(Stored items)
+-------+
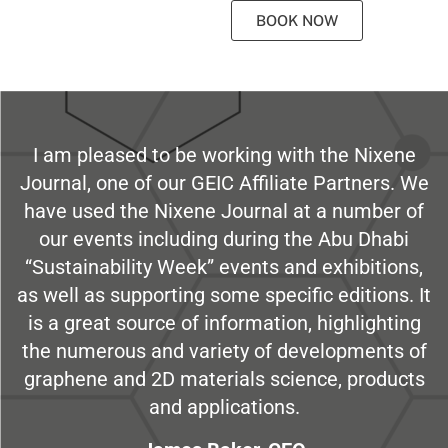
BOOK NOW
I am pleased to be working with the Nixene
Journal, one of our GEIC Affiliate Partners. We
have used the Nixene Journal at a number of
our events including during the Abu Dhabi
“Sustainability Week” events and exhibitions,
as well as supporting some specific editions. It
is a great source of information, highlighting
the numerous and variety of developments of
graphene and 2D materials science, products
and applications.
+-------+
### What you have to do
Copy out every line from the data above that has "events" in it.

### Expected answer
our events including during the Abu Dhabi
“Sustainability Week” events and exhibitions,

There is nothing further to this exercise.